Los dos ancianos de Castejón de Sos son los primeros usuarios de La Abubilla, pero no serán los únicos. Con 47 plazas, el centro da el perfil requerido por las consejerías de Sanidad y Servicios Sociales: está vacío, pero listo para empezar la actividad. De hecho, solo le faltaba un trámite para abrir y la inauguración estaba prevista para la semana pasada, pero se paralizó por el estado de alarma.

"Desde el minuto uno que entraron en contacto con nosotros nos ofrecimos a acoger a los ancianos, porque somos conscientes de lo que hay", declaraba su director, Mateo Ferrer, para quien es "una obligación moral intentar salvar el mayor número posible de vidas". No hubo que llegar al extremo de apelar al estado de alarma para contar con la residencia privada. Ferrer se pone en la piel de los ancianos y sus familias y dice que se sentiría "muy tranquilo y muy orgulloso si hubiera una institución que atendiera a mi padre enfermo".

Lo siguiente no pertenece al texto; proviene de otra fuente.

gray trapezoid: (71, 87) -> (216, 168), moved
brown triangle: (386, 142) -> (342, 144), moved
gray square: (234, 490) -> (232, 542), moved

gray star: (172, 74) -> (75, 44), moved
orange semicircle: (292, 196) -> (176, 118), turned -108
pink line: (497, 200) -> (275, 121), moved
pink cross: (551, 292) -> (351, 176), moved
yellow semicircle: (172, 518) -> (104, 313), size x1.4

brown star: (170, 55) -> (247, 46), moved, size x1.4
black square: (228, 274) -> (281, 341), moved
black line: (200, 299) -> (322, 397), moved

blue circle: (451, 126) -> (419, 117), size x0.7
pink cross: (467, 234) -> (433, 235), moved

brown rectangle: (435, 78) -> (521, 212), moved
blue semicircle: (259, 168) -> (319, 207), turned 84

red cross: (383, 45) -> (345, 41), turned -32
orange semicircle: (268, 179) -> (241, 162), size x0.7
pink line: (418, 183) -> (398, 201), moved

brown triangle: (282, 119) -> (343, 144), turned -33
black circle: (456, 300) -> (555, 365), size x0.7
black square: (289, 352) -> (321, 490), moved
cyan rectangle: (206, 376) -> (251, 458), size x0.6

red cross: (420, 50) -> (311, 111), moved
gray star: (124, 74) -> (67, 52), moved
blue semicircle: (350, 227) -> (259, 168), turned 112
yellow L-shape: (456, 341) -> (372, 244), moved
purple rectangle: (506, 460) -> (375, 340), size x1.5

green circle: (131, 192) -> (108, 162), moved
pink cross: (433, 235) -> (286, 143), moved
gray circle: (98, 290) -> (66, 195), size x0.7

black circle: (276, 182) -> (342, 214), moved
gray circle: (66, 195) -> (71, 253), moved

Aquí se trasladará en los próximos días a las personas mayores con Covid-19, a los sospechosos con vínculo epidemiológico y a los que hayan estado ingresados por esta patología y deben pasar un periodo de aislamiento de 14 días. El director de la residencia aplaude la medida porque "necesitamos apoyarnos entre todos para salir adelante en esta batalla contra el virus". Entiende que pueda parecer "drástica", pero sin duda "es necesaria".

Sanidad les ha provisto de recursos materiales y humanos, mientras la empresa realizará el servicio asistencial de una residencia común. Habrá médicos y enfermeras en todos los turnos para la atención directa a los pacientes y el personal dispondrá de EPIS, aseguró Ferrer.

Masiva respuesta de personal

Ya tenían comprometida la plantilla, de entre 25 y 30 trabajadores, ante el inminente estreno del centro, pero ayer hicieron un llamamiento en busca de más auxiliares de enfermería y/o sociosanitarios con el siguiente anuncio: "Nos hace falta tu apoyo para luchar juntos por esta causa".

La reacción fue inmediata. En pocas horas habían recibido un aluvión de currículos de "decenas de personas" ofreciéndose a trabajar. "Somos un colectivo que ya estamos muy concienciados y todo el personal ha respondido muy positivamente, y sobre todo con la tranquilidad que da el mensaje que nos ha transmitido Sanidad: en cuanto a la protección vamos a tener un nivel similar a un centro hospitalario como San Jorge o el Miguel Servet. Nos relaja saber que vamos a hacer nuestra tarea con plenas garantías", manifestó el director.